The failure in vdr-pre-upgrade is not a real issue. It is an expected behavior because a previous upgrade failure (due to execution of nsxcli command during upgrade) had rendered the host in an inconsistent state. When nsxcli vib remove failed, a reboot should be done before retrying upgrade.
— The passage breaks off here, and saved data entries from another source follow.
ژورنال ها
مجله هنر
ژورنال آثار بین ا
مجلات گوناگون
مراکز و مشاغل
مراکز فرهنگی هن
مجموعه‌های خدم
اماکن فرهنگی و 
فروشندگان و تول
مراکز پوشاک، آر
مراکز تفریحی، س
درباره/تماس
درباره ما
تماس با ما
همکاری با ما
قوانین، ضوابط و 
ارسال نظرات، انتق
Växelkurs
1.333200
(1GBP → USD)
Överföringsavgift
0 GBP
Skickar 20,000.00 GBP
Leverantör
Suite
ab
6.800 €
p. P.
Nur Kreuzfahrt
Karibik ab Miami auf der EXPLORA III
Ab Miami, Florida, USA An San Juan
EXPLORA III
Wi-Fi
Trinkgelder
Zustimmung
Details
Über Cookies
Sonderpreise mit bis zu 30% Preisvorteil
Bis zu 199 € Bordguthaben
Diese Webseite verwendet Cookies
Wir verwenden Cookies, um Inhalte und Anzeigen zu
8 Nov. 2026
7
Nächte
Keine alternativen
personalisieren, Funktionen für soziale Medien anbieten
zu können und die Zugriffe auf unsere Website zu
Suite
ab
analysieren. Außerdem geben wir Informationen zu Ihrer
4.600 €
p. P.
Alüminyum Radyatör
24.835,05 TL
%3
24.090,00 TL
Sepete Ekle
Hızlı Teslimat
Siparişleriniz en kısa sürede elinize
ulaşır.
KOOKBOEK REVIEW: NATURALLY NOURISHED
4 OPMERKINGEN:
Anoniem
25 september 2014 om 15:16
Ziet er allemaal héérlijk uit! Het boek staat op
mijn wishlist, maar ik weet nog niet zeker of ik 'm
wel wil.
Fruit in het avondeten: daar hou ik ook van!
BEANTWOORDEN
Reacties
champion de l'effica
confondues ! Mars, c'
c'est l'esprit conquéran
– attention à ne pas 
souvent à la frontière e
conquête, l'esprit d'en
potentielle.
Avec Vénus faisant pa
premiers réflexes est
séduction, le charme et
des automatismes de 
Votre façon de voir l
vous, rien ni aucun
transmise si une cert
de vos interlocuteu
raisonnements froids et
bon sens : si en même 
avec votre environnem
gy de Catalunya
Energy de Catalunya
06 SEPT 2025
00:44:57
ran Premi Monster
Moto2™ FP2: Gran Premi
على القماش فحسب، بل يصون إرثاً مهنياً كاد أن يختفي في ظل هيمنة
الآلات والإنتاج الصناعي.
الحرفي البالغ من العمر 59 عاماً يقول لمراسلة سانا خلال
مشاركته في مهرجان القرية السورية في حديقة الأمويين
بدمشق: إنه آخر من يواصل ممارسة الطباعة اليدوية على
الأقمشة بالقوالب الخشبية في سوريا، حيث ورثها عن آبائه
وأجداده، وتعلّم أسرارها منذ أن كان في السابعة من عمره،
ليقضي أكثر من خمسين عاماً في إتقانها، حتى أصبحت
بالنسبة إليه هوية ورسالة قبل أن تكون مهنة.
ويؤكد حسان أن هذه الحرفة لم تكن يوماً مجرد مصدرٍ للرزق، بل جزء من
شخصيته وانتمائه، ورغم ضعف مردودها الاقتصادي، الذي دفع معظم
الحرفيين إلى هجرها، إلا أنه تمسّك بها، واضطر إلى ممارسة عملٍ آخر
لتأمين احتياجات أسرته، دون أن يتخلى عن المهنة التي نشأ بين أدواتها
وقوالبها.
There was no reboot of the host performed after this and upgrade was retried. This caused the vdr-pre-upgrade to fail and caused the error.
Please make sure that no nsxcli session is active/nsxcli commands are not running during upgrade on the host(s).
Verify the Process ID (PID) for nsxcli using "ps" command :
ps | grep -i "nsxcli"
Kill the running "nsxcli" service using "kill" command :
kill <service_pid>
Then reboot the host and ensure again no nsxcli session is active nor executed before upgrade is attempted.